Last week, after the telephone numbers of MPs were posted online, Kenyans resorted to calling and texting their legislators to ask how they will vote once the Bill is put before Parliament.

Many of the MPs took this as a joke and went as far as replying with emojis that did little to assuage the anxious Kenyans, while others released official statements in which they proclaimed that they are not representatives of the people but representatives of the United Democratic Alliance (UDA).

According to them, when voting for their MPs, Kenyans did not vote for individuals but voted for political parties. Therefore, as representatives of UDA, the MPs would be voting along the lines of their leader President William Ruto. Many thanked the President for the opportunity to serve him under UDA and vowed not to let him down during the passing of the Finance Bill 2024.

This sentiment, that Kenyans vote for parties rather than representatives, is one in a long line of attempts to infantilise and pathologise the local voter.
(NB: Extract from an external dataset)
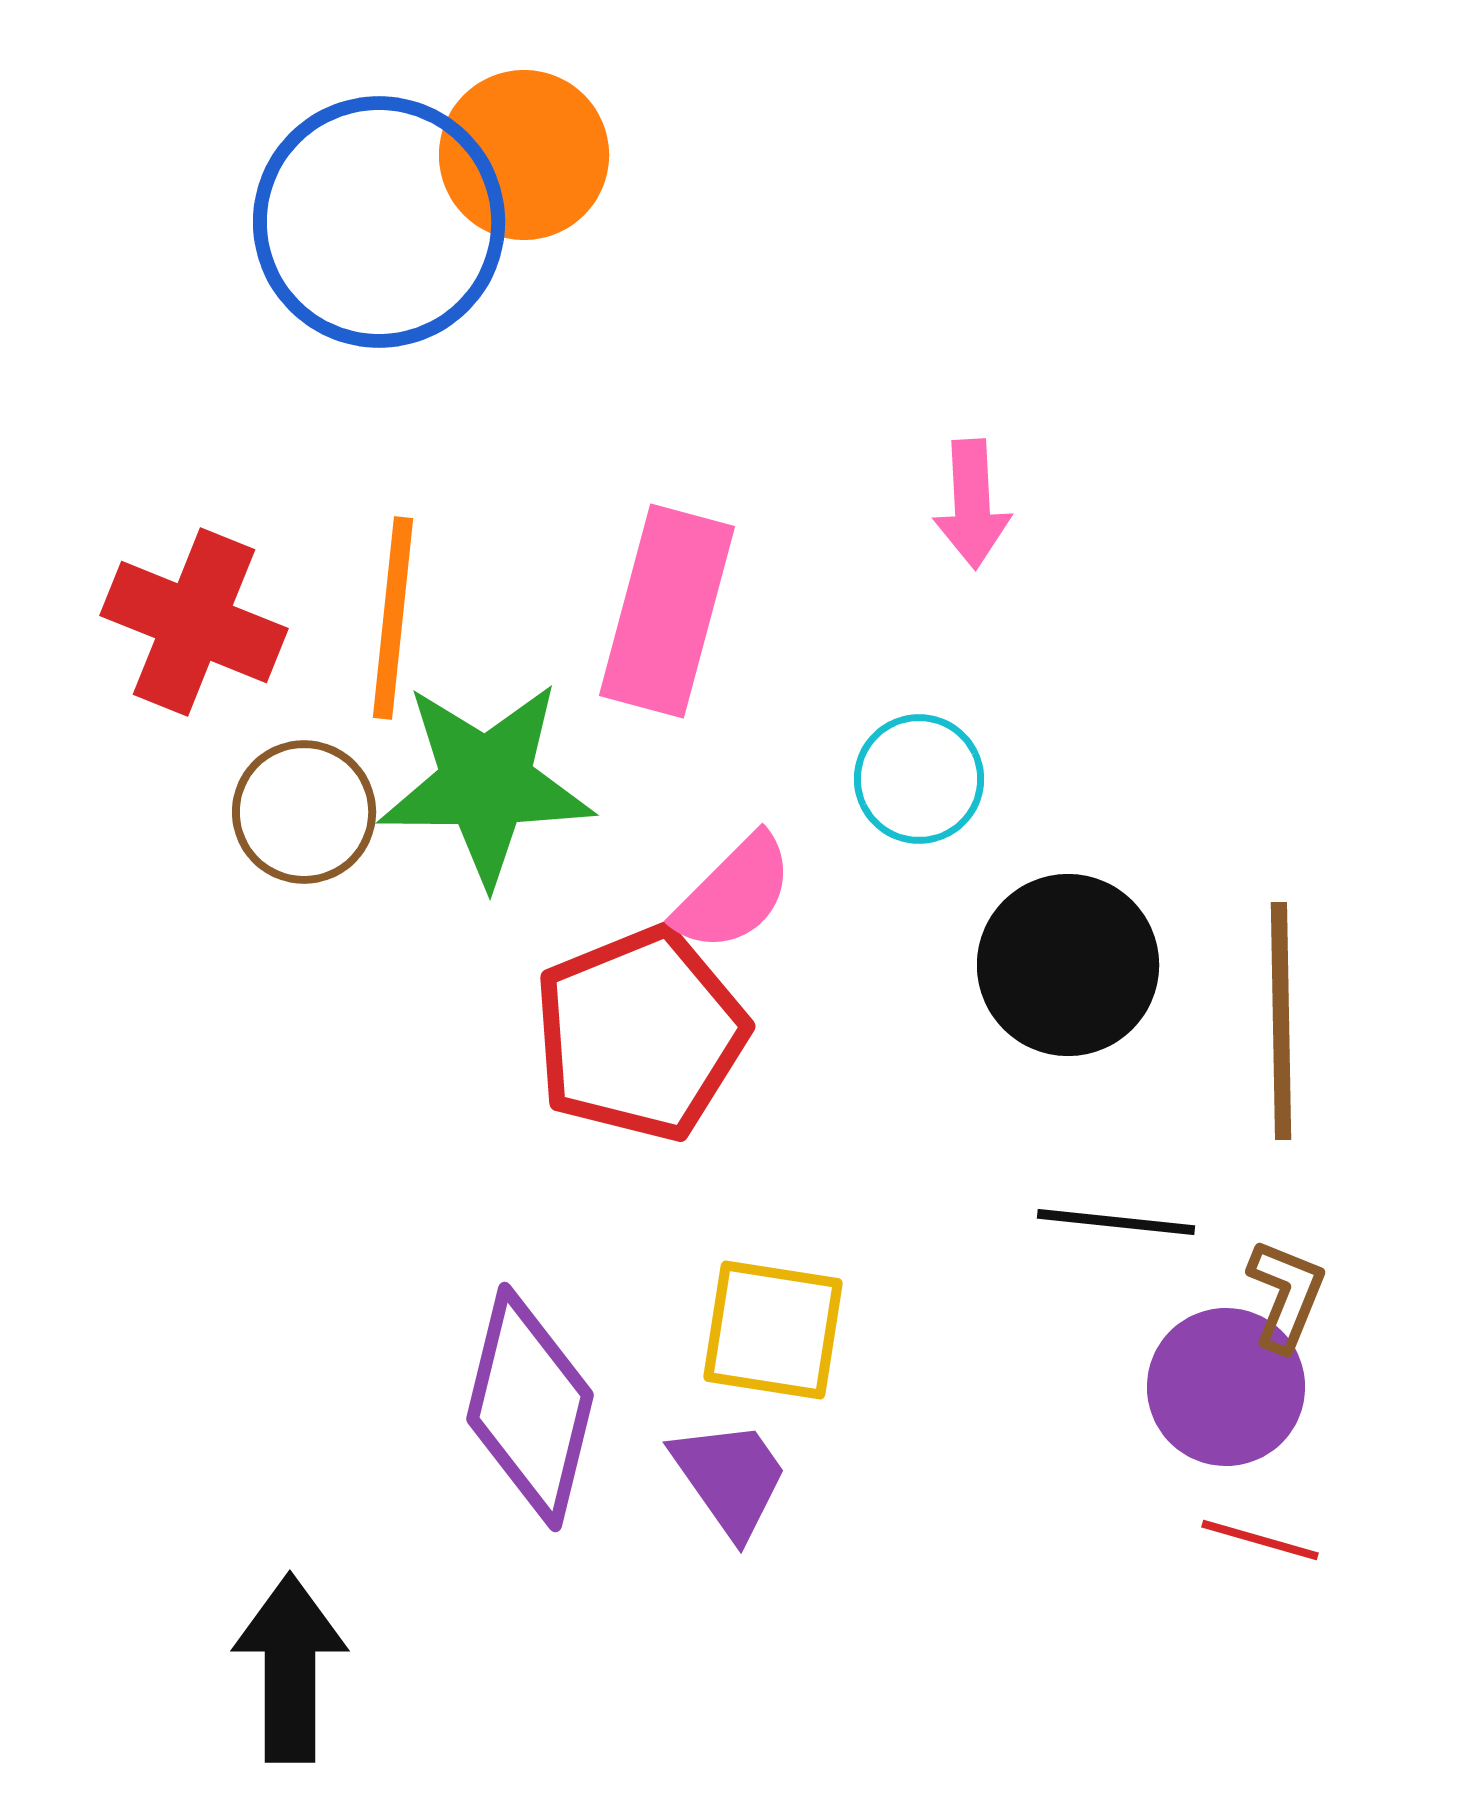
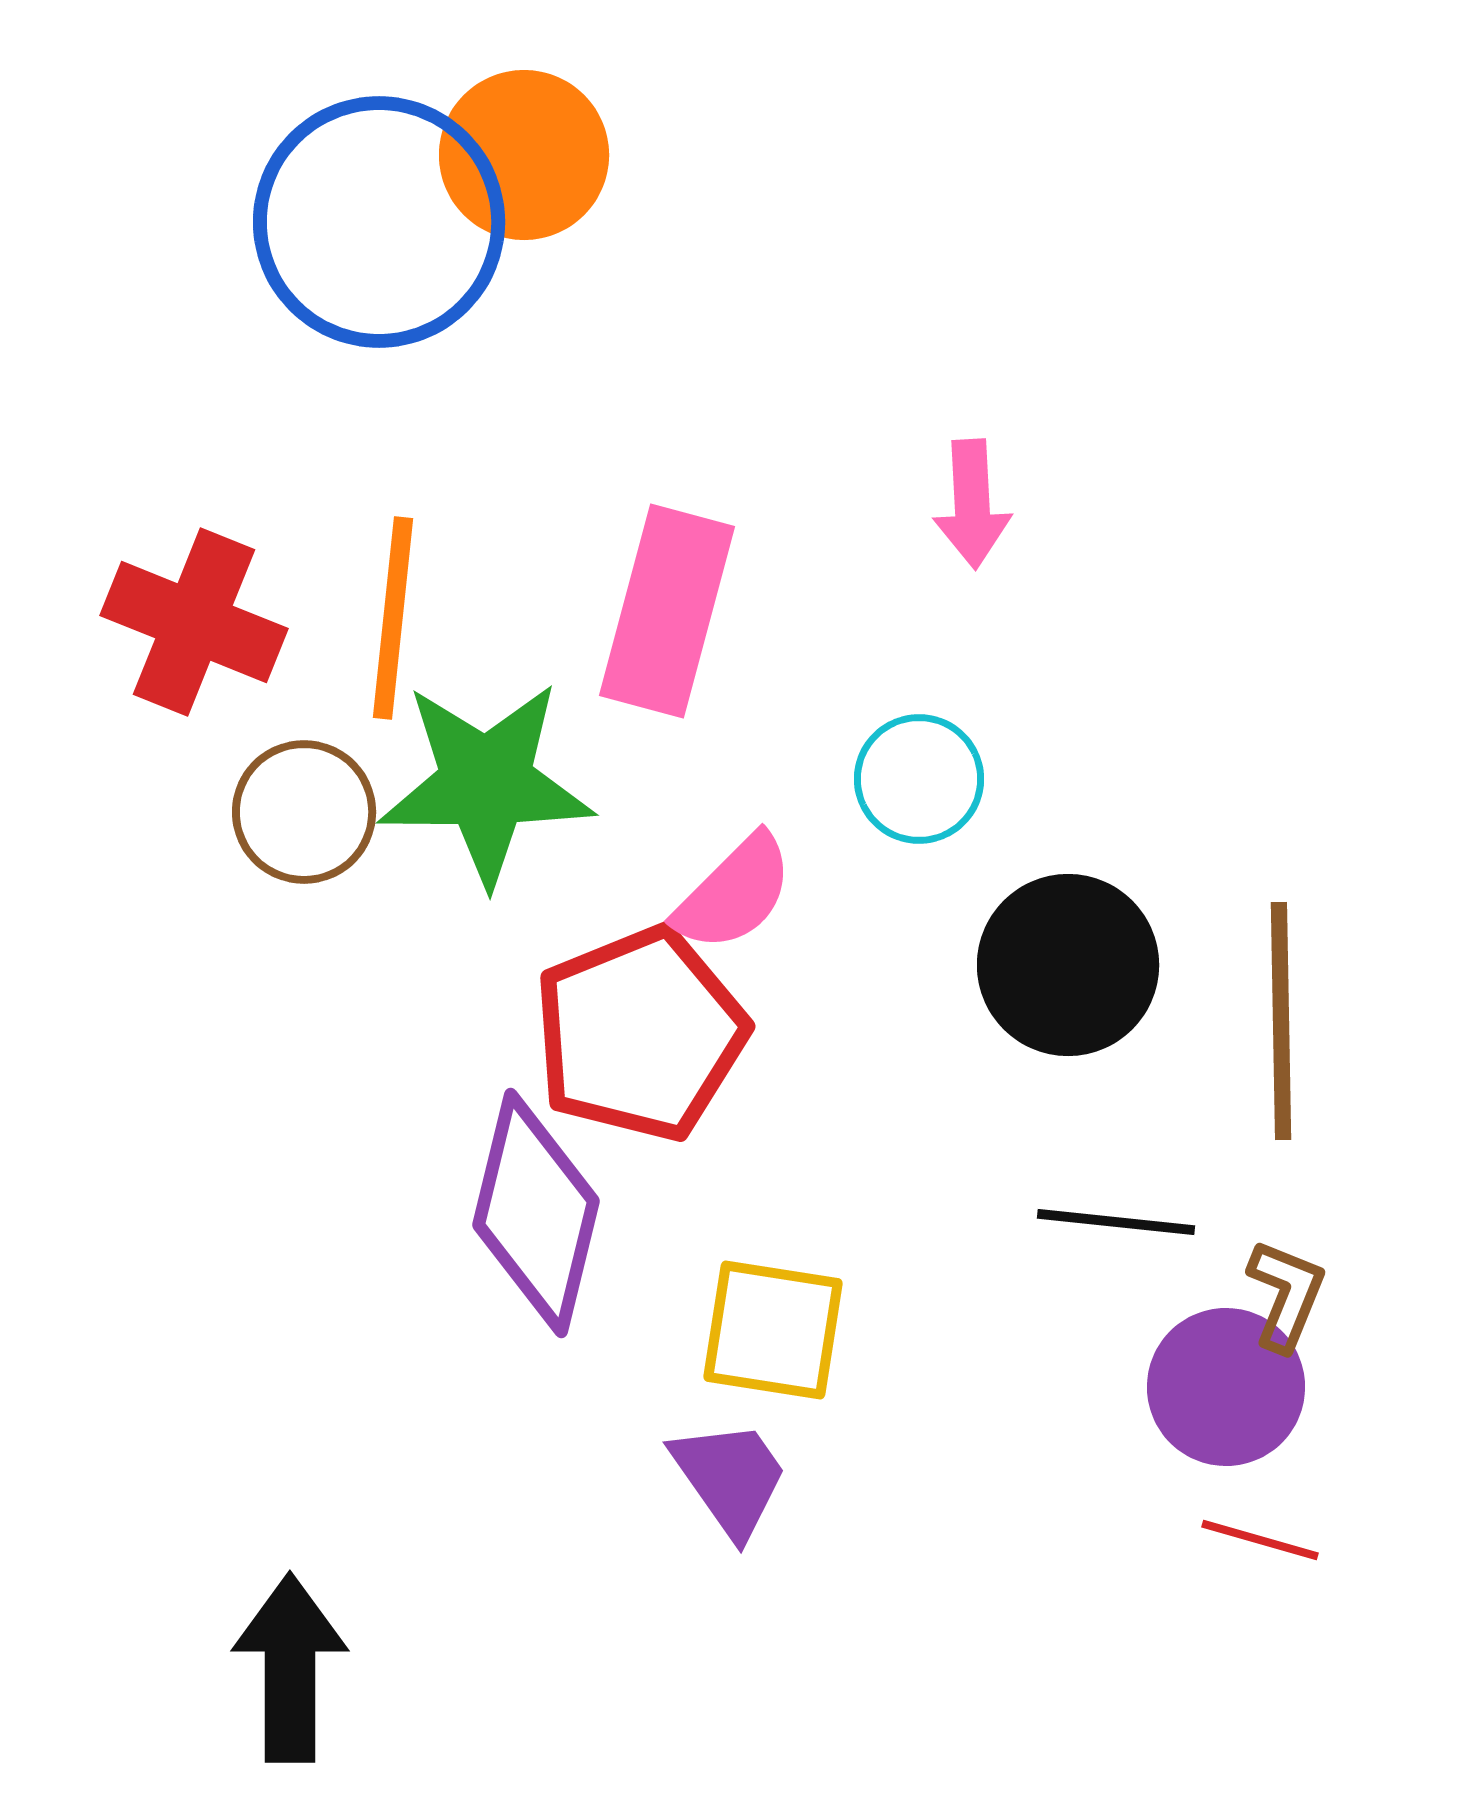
purple diamond: moved 6 px right, 194 px up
The statements that the MPs made show their derision for the people that they are elected to represent, as well as where their true allegiance lies.

Party politics seems to be where the real games are played, and securing a party nomination determines that you remain loyal to the party; going to the ground to get the votes that legitimise one’s place in the party appears to be a mere formality.

It would behove Kenyans to listen clearly to what their leaders are saying to them as such sentiments speak not only to our current woes about budgets and taxes, but shines a spotlight on our democracy as a whole.

There should be conversations on whether the electoral system is working, and whether rising at the crack of dawn to legitimise party sycophants is the way forward in ensuring that our needs as a people are met.

But back to today’s expected protests. Will this moment be seismic enough that our government chooses our livelihoods over the iron fist of the IMF and World Bank?

There are a few countries in Latin America that have stood up against the IMF and their World Bank, rejecting their loans and choosing to go their own way.

Is it time that Kenyans go that direction, a move that will ostracise us from the international community that uses Bretton Woods institutions to maintain Third World countries under their choke-hold? For this to happen, a lot would have to change from the top down, but the protest is an excellent first step for us to come together and organise against our current oppression.